Delivering for Best-in-Class Wholesaler-Distributors
November 8, 2017  |  ByMark Dancer, NAW Institute for Distribution Excellence Fellow

Just as digital tools change the way that customers seek knowledge, make decisions and acquire products, so too will they change the way that manufacturers make plans to build awareness, strengthen their brands and design their channel programs and strategies. In my conversations with manufacturers, I find that their perception about the role of distributors in the marketplace and their contribution to a supplier’s sales and marketing objectives is changing … sometimes through proactive efforts and sometimes by a kind of low-level Darwinian evolution. But, the ongoing digital transformation of legacy channels, combined with new disruptive options, is changing the basic assumptions behind the long-standing manufacturer/distributor partnership.

Distributors should make sure they have a seat at the table with at least their best suppliers and help to shape the conversation in a way that leverages digital tools to strengthen the partnership and achieve improved mutual results. Below are four actions for distributors. Consider these as options and pick one or two. However, I challenge you to consider that the best path to upgrading your supplier partnerships in the digital age is to do all four, as a coordinated, well-planned initiative.

1. Know Your Supplier’s Distribution Policy and Digital Goals

Typically, manufacturers define their channel programs on a continuum from open to selective to exclusive distribution. Manufacturers with open distribution may sell to all comers with minimal authorization requirements and treat distributors more as customers than partners. Exclusive relationships often assign territories to a single distributor and may expect that distributors do not carry competing brands. Selective distribution lies in the middle. The number of distributors is limited and proportional to opportunity. Distributors are treated as partners, not customers.

These definitions are just a start. Once a distributor understands a supplier’s stated distribution policy, conversations can go deep and focus on what the manufacturer wants from a partnership and what they will give in return. Digging even deeper, it’s important to understand a supplier’s digital plans and how that relates to their distribution policy and partner expectations. In the digital age, it is very important to ask if those requirements have changed, or will change, with the adoption and use of digital tools. If the supplier can’t answer these questions, that is an opportunity, not a challenge, as a distributor can offer to work with the supplier to develop new plans. The worst scenario for a distributor is to be left out, by conscious or unconscious decisions as a supplier makes its own digital plans and adjusts its distribution policies.

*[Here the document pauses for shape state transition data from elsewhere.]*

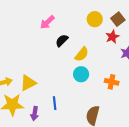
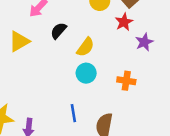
yellow triangle: (28, 83) -> (19, 41), moved
blue line: (55, 103) -> (73, 113), moved

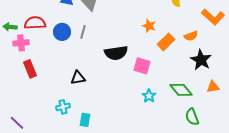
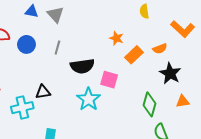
gray line: (83, 32) -> (57, 48), moved
green diamond: (181, 90) -> (150, 104), turned 55
cyan star: (149, 96) -> (89, 99), moved, size x1.6
cyan cross: (63, 107) -> (22, 108), moved, size x1.5

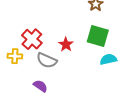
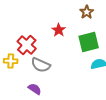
green square: (98, 36) -> (89, 42), turned -30
red star: (66, 44) -> (59, 30), moved

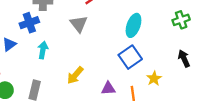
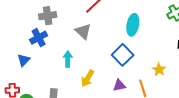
cyan arrow: (43, 50) -> (68, 59), moved
blue square: (130, 57) -> (123, 55), moved

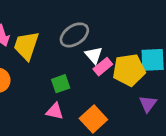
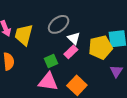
pink rectangle: (103, 67) -> (71, 52), moved
pink triangle: (55, 111) -> (48, 82), size x1.5

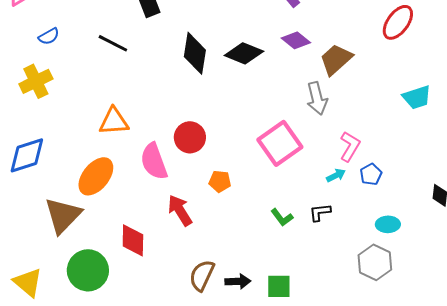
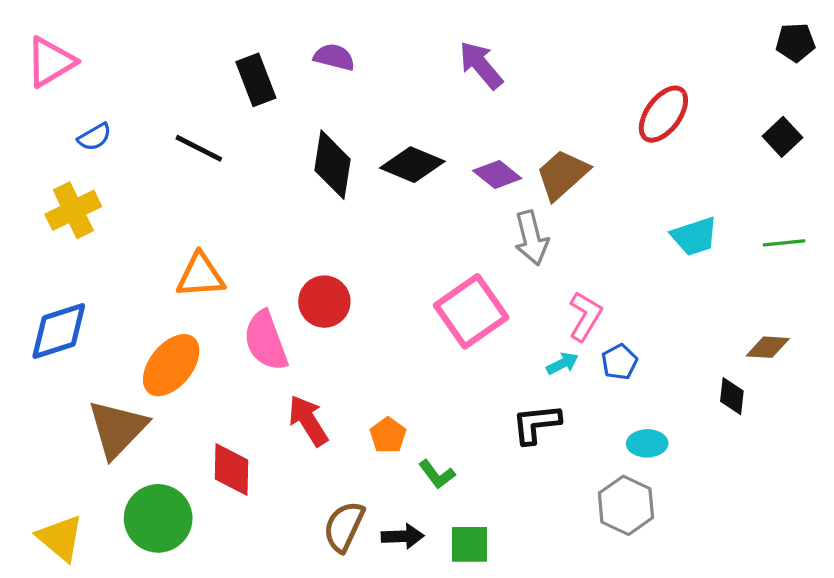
purple diamond: (296, 40) -> (497, 174), moved
orange pentagon: (220, 181) -> (388, 435), moved, turned 30
black L-shape: (320, 212) -> (536, 424), size x1.4
green L-shape: (282, 217) -> (437, 474), moved

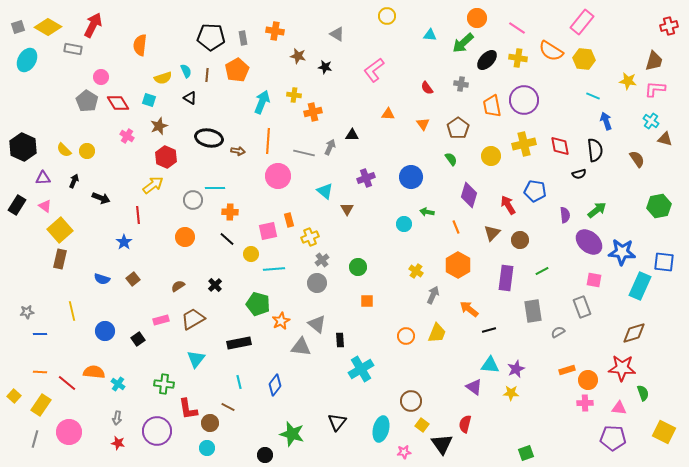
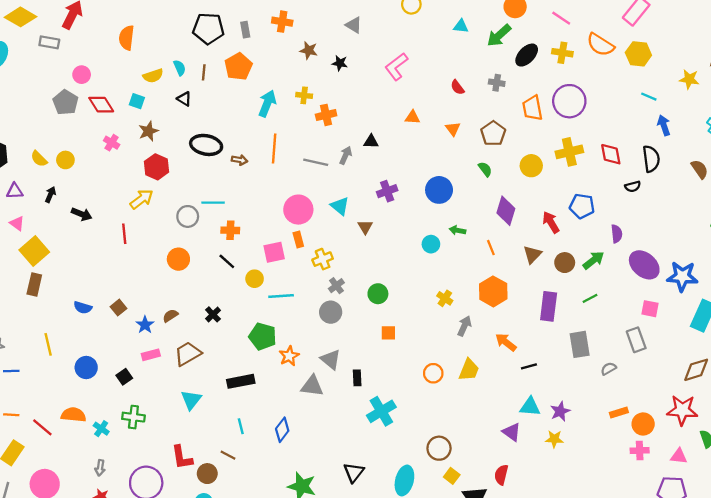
pink circle: (278, 176) -> (298, 210), moved
green arrow: (597, 210) -> (594, 260), moved
blue star: (124, 242) -> (145, 325), moved
green cross: (164, 384) -> (133, 417), moved

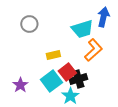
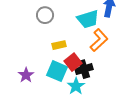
gray circle: (29, 24) -> (45, 15), moved
cyan square: (51, 81) -> (57, 71), turned -30

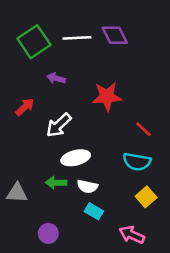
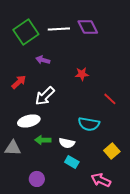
red star: (107, 96) -> (82, 74), size x0.6
white ellipse: (76, 158) -> (29, 121), moved
cyan semicircle: (137, 162) -> (89, 124), moved

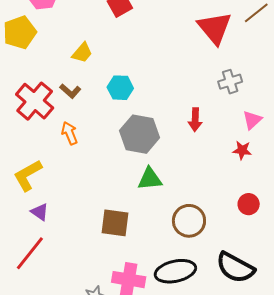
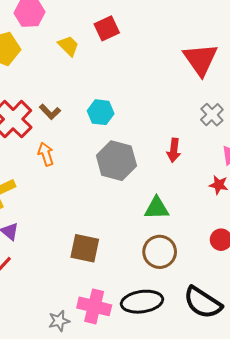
yellow trapezoid: (82, 53) -> (68, 46), moved, turned -90
gray cross: (230, 82) -> (212, 115), turned -30
green triangle: (150, 179) -> (157, 208), moved

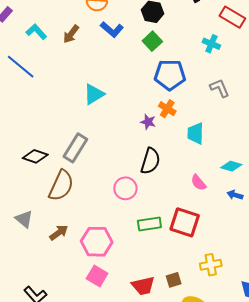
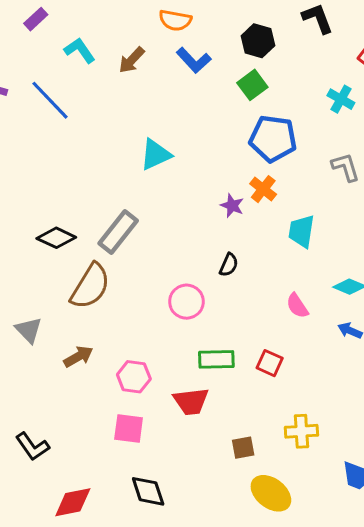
black semicircle: (150, 161) -> (229, 265), size x0.6
red square: (185, 222) -> (270, 363), size x0.6
pink hexagon: (97, 242) -> (134, 377), size x0.7
pink square: (97, 276) -> (129, 429), turned -30
red trapezoid: (143, 286) -> (191, 401), moved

2. Prove Your Value Add with Data

Once a distributor understands a supplier’s distribution policy, its value add created for customers can be understood in the context of a manufacturer’s overall channel policies and objectives. In the past, suppliers relied on research, segmentations and personal relationships to understand a distributor’s value add. Digital tools offer the opportunity to prove value add through new data collected by those tools. Examples include specification assistance, customized logistics support, customer satisfaction and more. Data is collected through CRM, marketing automation and website footprints, social media engagement and so on. By proving value add, distributors can work to cement their margins and, just as important, receive provable value from suppliers in return.

3. Map Your Digital Role Across the Customer Journey

Many suppliers are engaging digital marketing agencies to map their customers’ digital journey, meaning the process and steps that a customer follows to gather information, make decisions and follow through on execution through social media, online sourcing and any other digital method. Often, manufacturers engage digital marketing agencies to map a very detailed customer journey at considerable expense. While the product delivered by these agencies can be very powerful in helping a supplier create digital marketing and sales plans, which in turn will strength their brand and customer awareness, the digital agencies may not be familiar with the digital role played by distributors and, more importantly, the role they play for their suppliers in fulfilling a customer’s desired digital touchpoints.

If the language and methods of mapping a customer journey are not familiar to you as a distributor, you must get up to speed quickly. Going further, you should inquire if your suppliers have mapped their customers’ journey, of if they have plans to. Going even further, do your own work around customer journey and share it with your suppliers. In effect, customer journey mapping is changing the way that customers are understood by suppliers and distributors, and if both partners do not develop and share their customer journey understanding, they will diverge in their interpretation of the market and the partnership will be weakened.

4. Build Relationships with Senior Leaders around Channel Innovation

It used to be true that senior leaders at manufacturers had “grown up” in the organization by working in the field with customers and distributors. As these leaders advanced, they carried that knowledge with them, ensuring that the role distributors played in helping the manufacturers achieve their sales and marketing goals was understood, valued and protected. Today, this is changing for many reasons. Executives move from one company to another and do not necessarily bring along solid distributor relationships. Acquisitions by suppliers put new executives in place at the top of organizations, again without personal knowledge of distribution. As manufacturers attempt to compete globally, senior executives push channel management down in organizations as they focus on working around the world. These reasons and perhaps many others, weaken the manufacturer/distributor partnership and put distributors at risk.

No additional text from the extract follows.